> _What to produce_
Please go line by line and repeat the data below exactly, with no images.

> _Provided records_
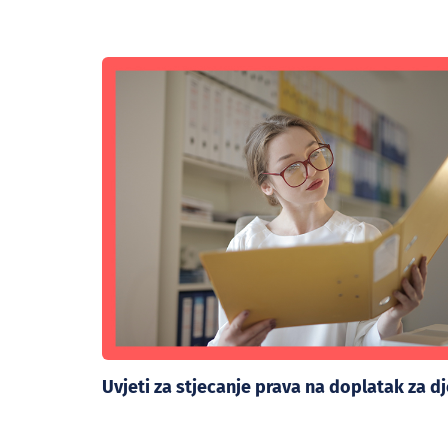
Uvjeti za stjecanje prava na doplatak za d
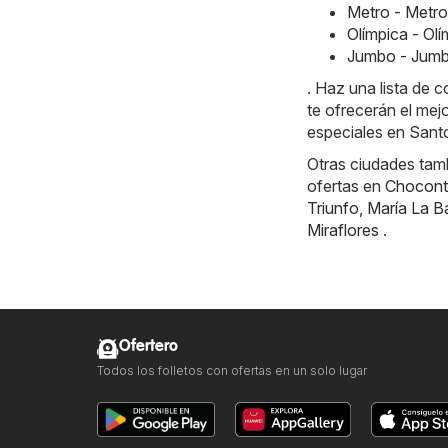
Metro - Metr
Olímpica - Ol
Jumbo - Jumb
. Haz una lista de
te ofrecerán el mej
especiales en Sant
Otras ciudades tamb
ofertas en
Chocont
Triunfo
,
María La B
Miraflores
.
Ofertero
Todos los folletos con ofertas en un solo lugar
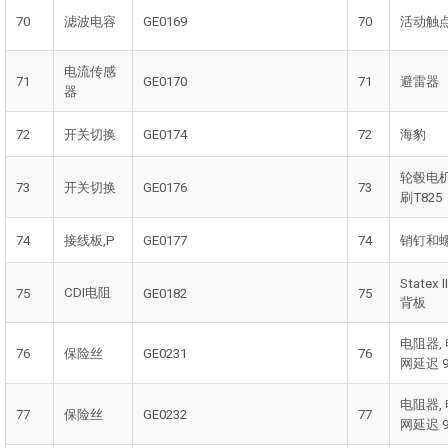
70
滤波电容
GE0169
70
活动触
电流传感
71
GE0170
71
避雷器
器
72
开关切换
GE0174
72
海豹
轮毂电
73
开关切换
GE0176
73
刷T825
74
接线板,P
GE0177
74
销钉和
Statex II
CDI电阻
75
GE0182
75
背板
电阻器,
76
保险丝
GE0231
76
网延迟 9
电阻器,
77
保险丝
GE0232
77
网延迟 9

> _Answer space_
Uvjeti za stjecanje prava na doplatak za d
Metro - Metr
Olímpica - Ol
Jumbo - Jumb
. Haz una lista de
te ofrecerán el mej
especiales en Sant
Otras ciudades tamb
ofertas en
Chocont
Triunfo
,
María La B
Miraflores
.
Ofertero
Todos los folletos con ofertas en un solo lugar
70
滤波电容
GE0169
70
活动触
电流传感
71
GE0170
71
避雷器
器
72
开关切换
GE0174
72
海豹
轮毂电
73
开关切换
GE0176
73
刷T825
74
接线板,P
GE0177
74
销钉和
Statex II
CDI电阻
75
GE0182
75
背板
电阻器,
76
保险丝
GE0231
76
网延迟 9
电阻器,
77
保险丝
GE0232
77
网延迟 9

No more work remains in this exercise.